▶ Exercise details
Please report how many lines in the data underneath hold the word "družině", with no other text.

------ Information supplied

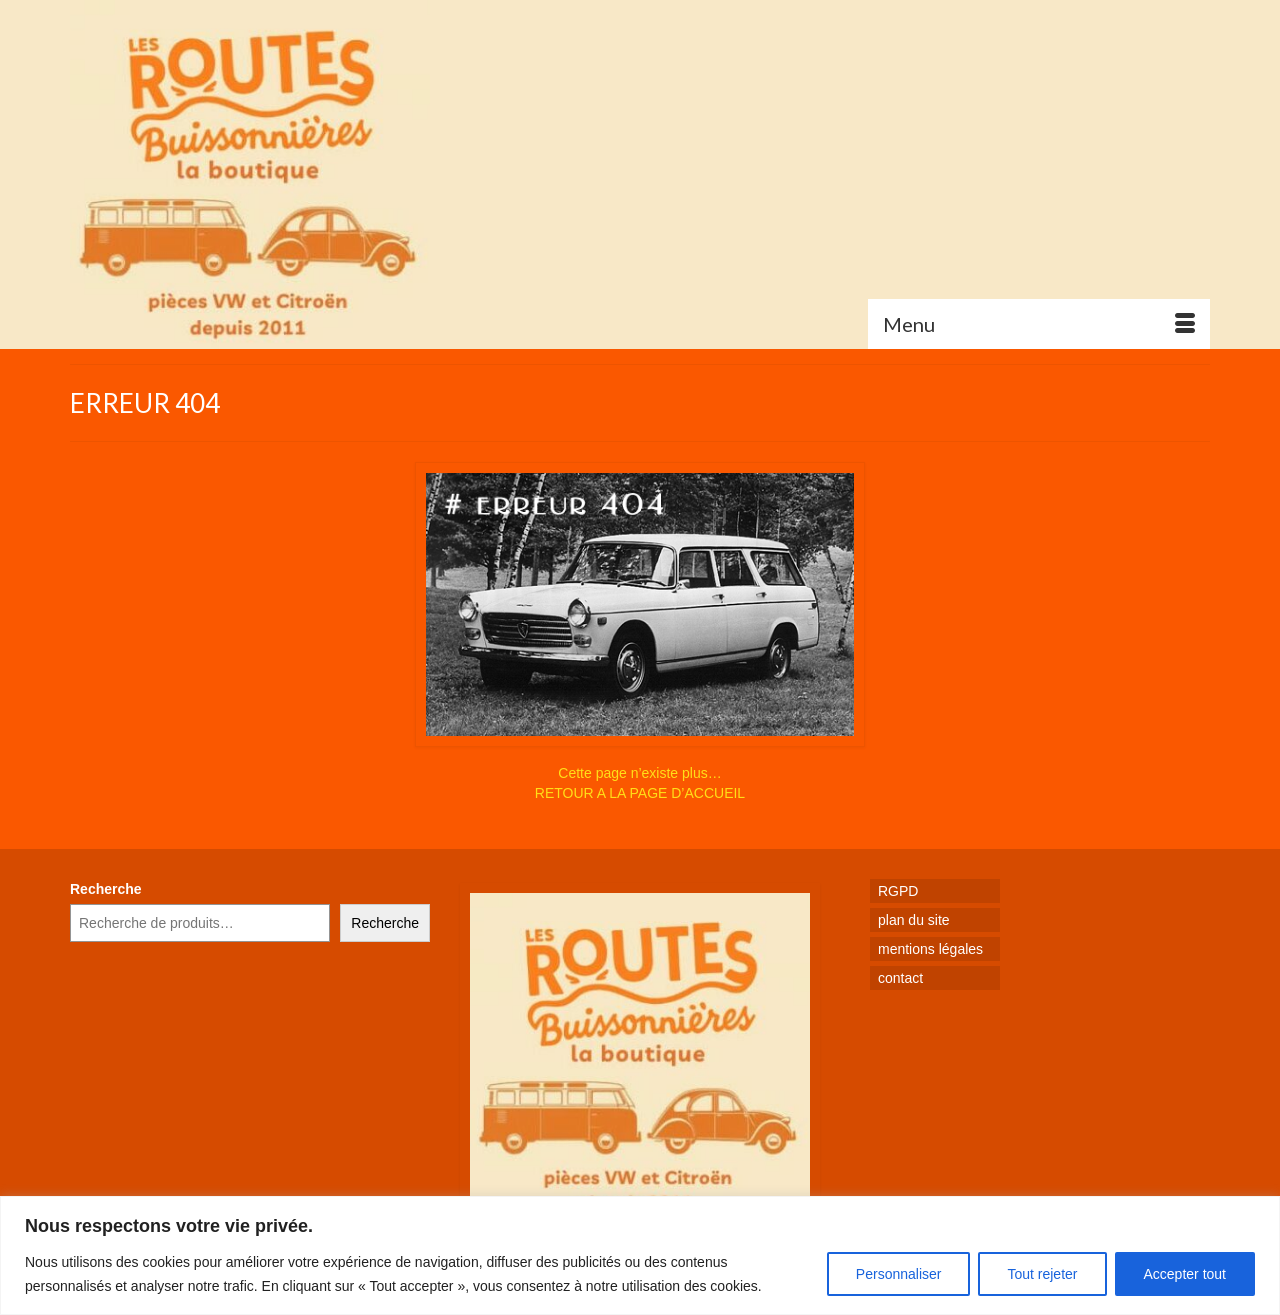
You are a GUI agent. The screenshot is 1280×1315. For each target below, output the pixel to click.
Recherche (106, 889)
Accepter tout (1185, 1274)
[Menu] (1039, 324)
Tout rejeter (1042, 1274)
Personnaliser (899, 1274)
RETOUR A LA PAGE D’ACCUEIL (640, 793)
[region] (640, 1255)
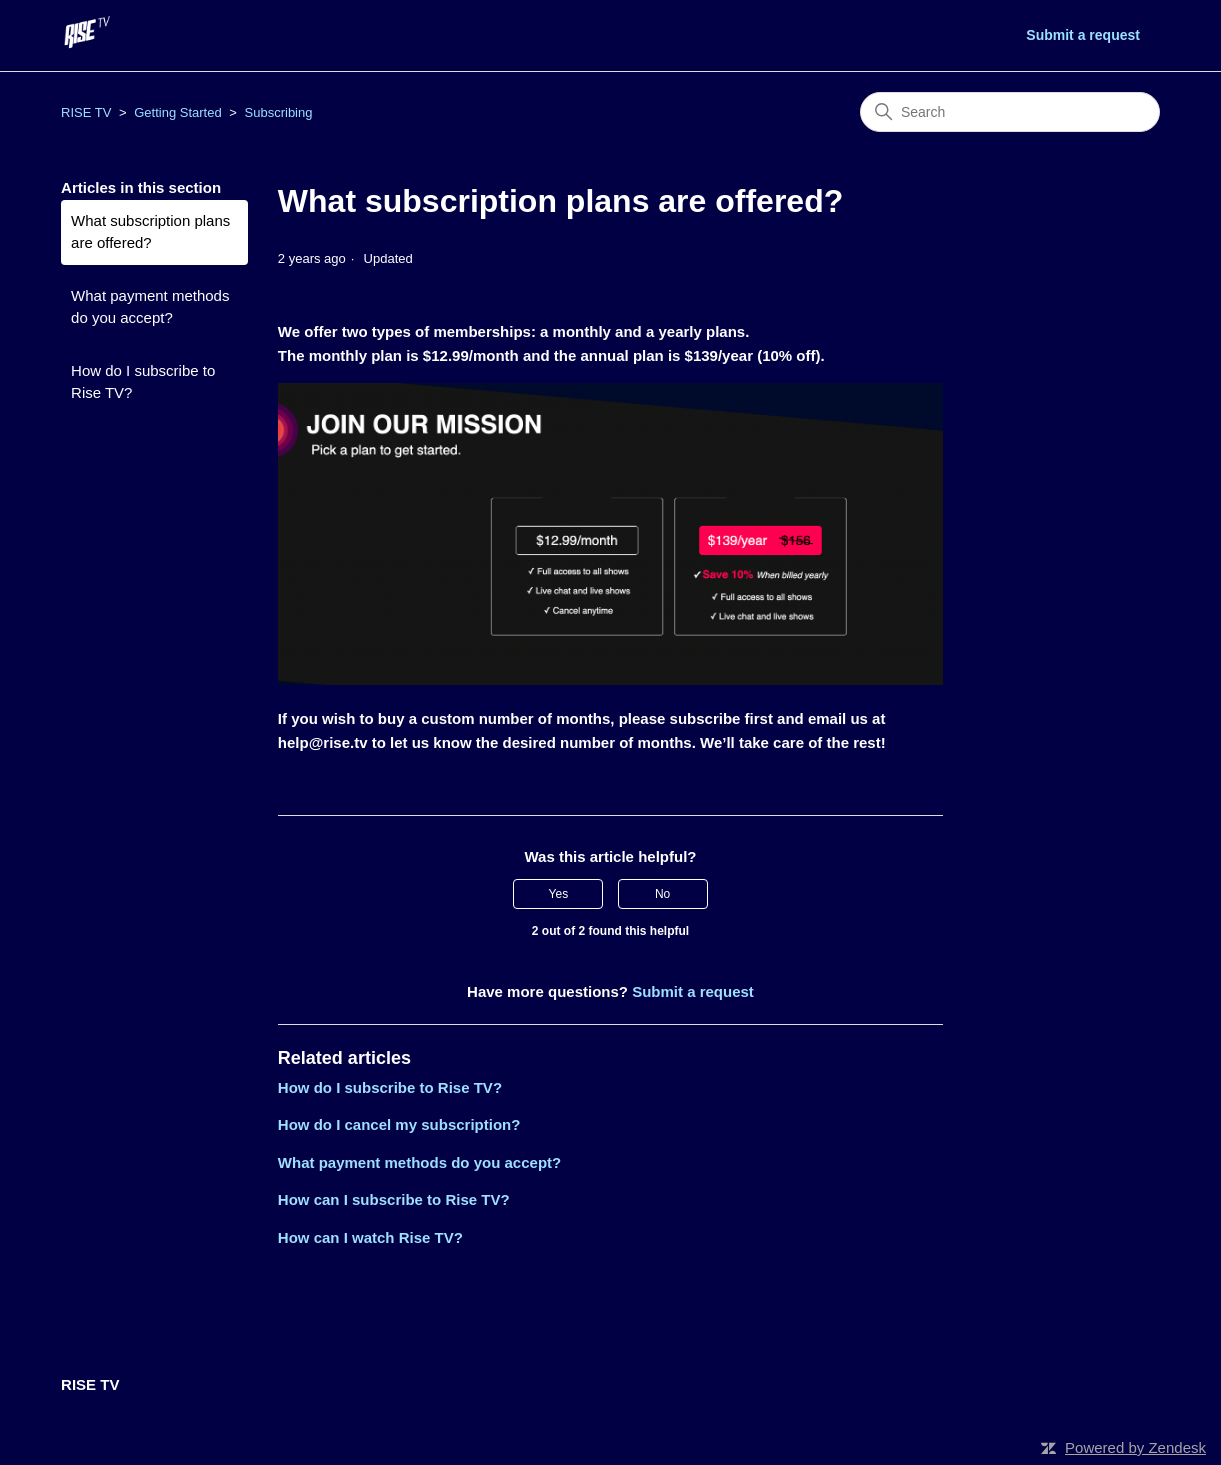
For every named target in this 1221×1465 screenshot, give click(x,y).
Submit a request (1083, 35)
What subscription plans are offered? (150, 232)
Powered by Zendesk (1135, 1447)
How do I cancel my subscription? (399, 1124)
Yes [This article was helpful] (559, 894)
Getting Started (177, 112)
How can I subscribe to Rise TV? (394, 1199)
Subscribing (279, 112)
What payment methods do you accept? (150, 307)
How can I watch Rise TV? (370, 1237)
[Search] (1010, 112)
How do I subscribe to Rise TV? (143, 382)
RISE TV (86, 112)
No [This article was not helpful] (662, 894)
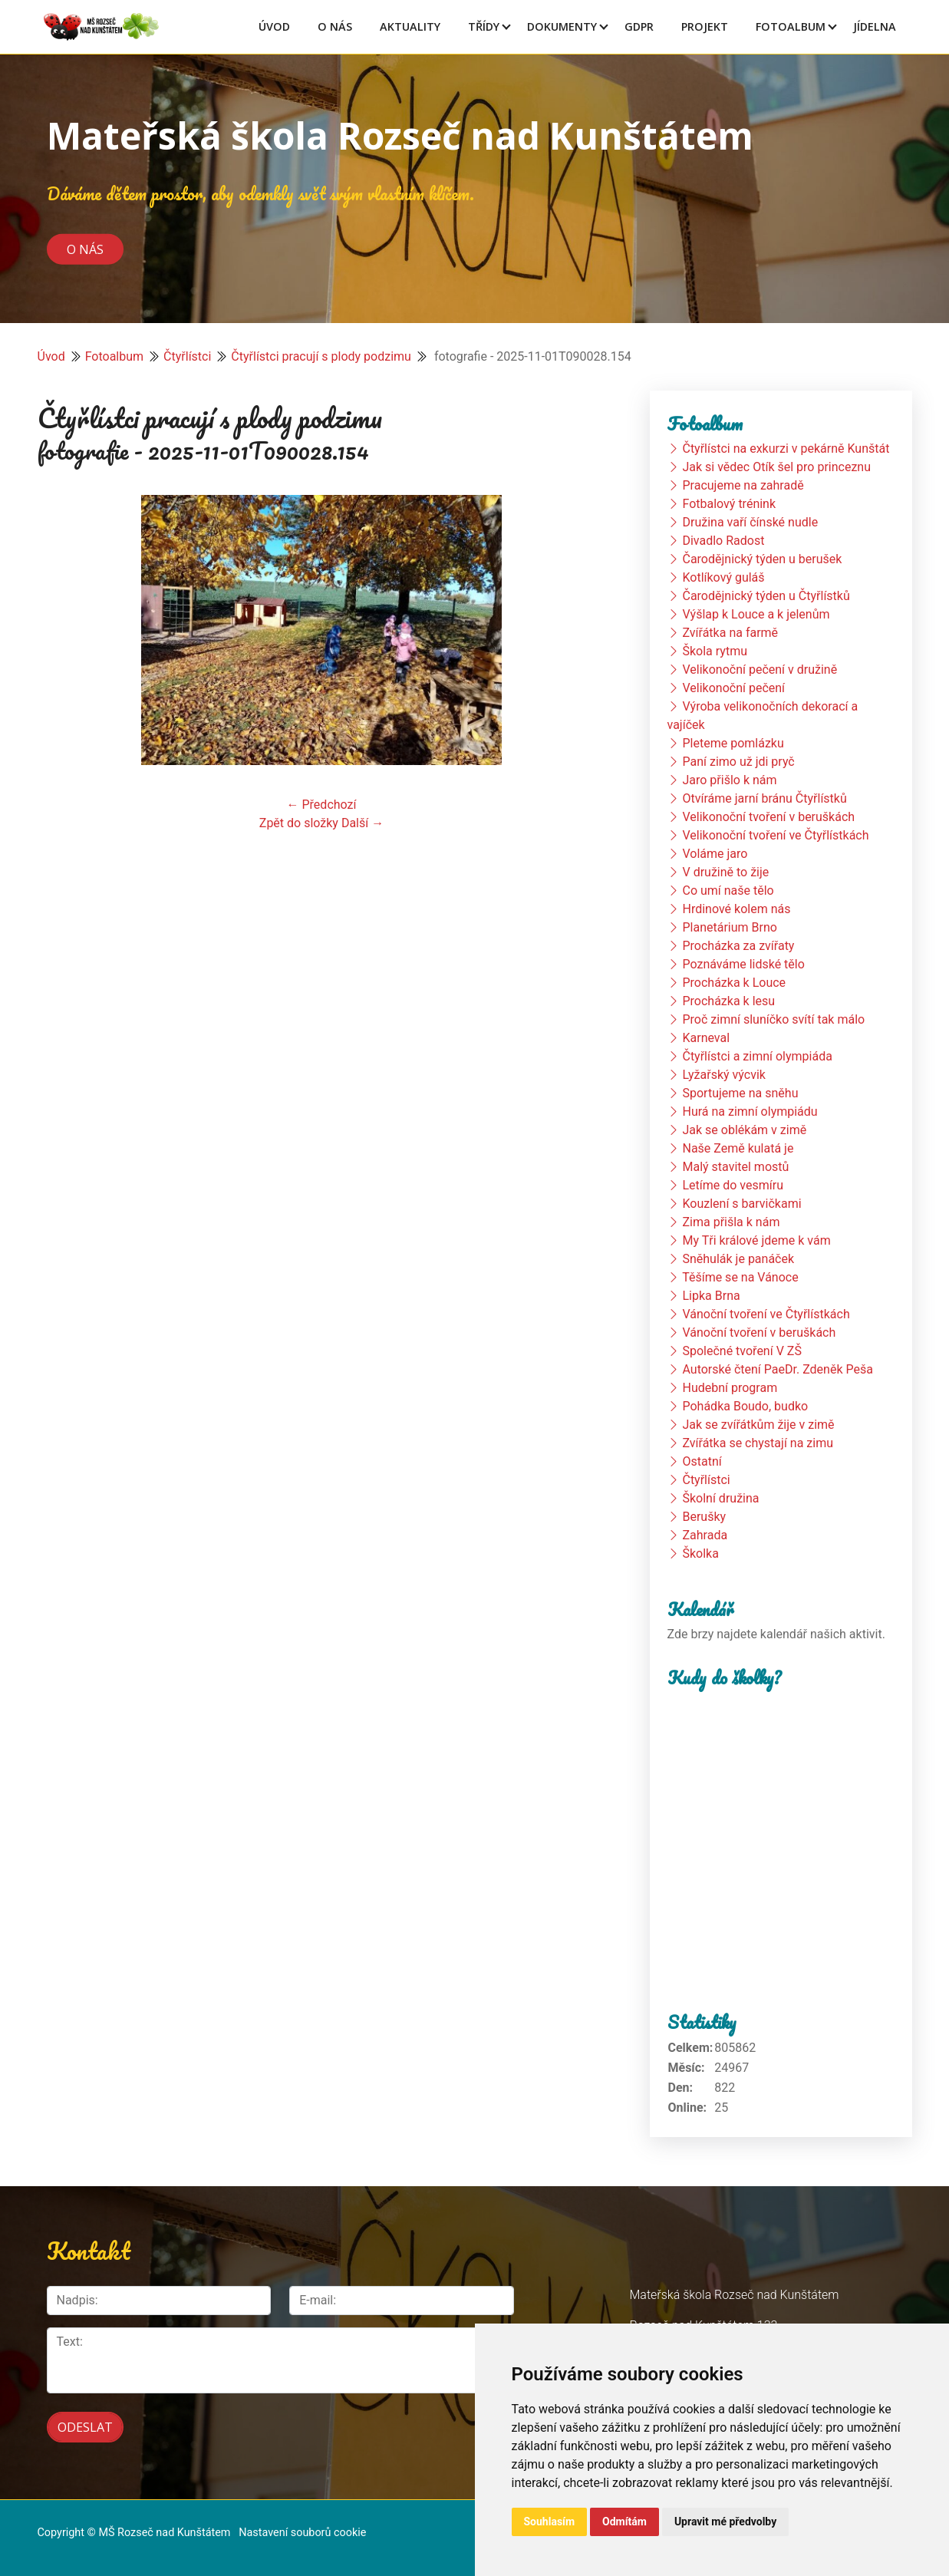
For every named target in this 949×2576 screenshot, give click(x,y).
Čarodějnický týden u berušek (762, 559)
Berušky (704, 1516)
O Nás (335, 26)
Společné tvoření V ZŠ (741, 1351)
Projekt (704, 26)
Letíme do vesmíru (732, 1185)
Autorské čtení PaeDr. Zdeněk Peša (777, 1369)
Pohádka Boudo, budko (745, 1406)
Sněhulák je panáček (738, 1259)
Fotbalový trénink (729, 503)
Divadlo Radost (723, 540)
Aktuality (410, 26)
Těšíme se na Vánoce (740, 1277)
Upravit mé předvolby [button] (725, 2521)
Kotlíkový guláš (723, 577)
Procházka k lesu (728, 1001)
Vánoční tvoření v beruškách (758, 1332)
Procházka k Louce (734, 982)
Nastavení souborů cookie (302, 2531)
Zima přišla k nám (730, 1222)
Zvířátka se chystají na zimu (757, 1443)
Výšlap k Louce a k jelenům (755, 614)
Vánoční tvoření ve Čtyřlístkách (765, 1314)
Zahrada (704, 1535)
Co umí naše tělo (727, 890)
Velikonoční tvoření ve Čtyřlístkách (775, 835)
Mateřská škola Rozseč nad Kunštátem (400, 135)
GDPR (639, 26)
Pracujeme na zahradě (742, 485)
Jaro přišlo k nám (729, 780)
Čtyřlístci (187, 356)
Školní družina (720, 1498)
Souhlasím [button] (549, 2521)
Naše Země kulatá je (737, 1148)
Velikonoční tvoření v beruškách (768, 817)
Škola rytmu (714, 651)
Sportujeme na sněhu (740, 1093)
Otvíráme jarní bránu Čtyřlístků (764, 798)
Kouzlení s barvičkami (741, 1203)
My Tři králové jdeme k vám (756, 1240)
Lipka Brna (711, 1295)
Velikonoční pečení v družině (759, 669)
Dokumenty (562, 26)
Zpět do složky (298, 823)
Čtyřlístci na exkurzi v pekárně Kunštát (785, 448)
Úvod (274, 26)
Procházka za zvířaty (738, 945)
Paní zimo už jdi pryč (738, 761)
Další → (362, 823)
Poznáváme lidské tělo (743, 964)
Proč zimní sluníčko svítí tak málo (773, 1019)
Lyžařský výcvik (723, 1074)
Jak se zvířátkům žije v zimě (758, 1424)
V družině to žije (725, 872)
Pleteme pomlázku (732, 743)
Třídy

------------

▶ Exercise output
2